[Source records Boundary: Start]
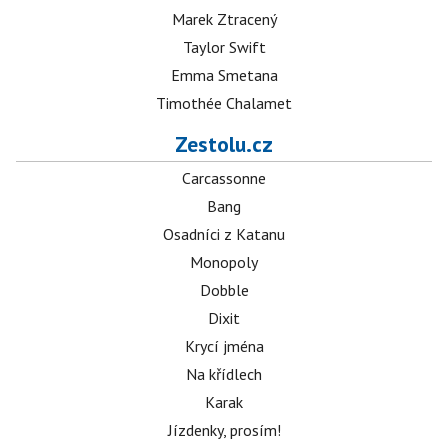
Marek Ztracený
Taylor Swift
Emma Smetana
Timothée Chalamet
Zestolu.cz
Carcassonne
Bang
Osadníci z Katanu
Monopoly
Dobble
Dixit
Krycí jména
Na křídlech
Karak
Jízdenky, prosím!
[Source records Boundary: End]
**Your instructions:** Restate each entry word for word. Omit every picture.

**Expected answer:**
Marek Ztracený
Taylor Swift
Emma Smetana
Timothée Chalamet
Zestolu.cz
Carcassonne
Bang
Osadníci z Katanu
Monopoly
Dobble
Dixit
Krycí jména
Na křídlech
Karak
Jízdenky, prosím!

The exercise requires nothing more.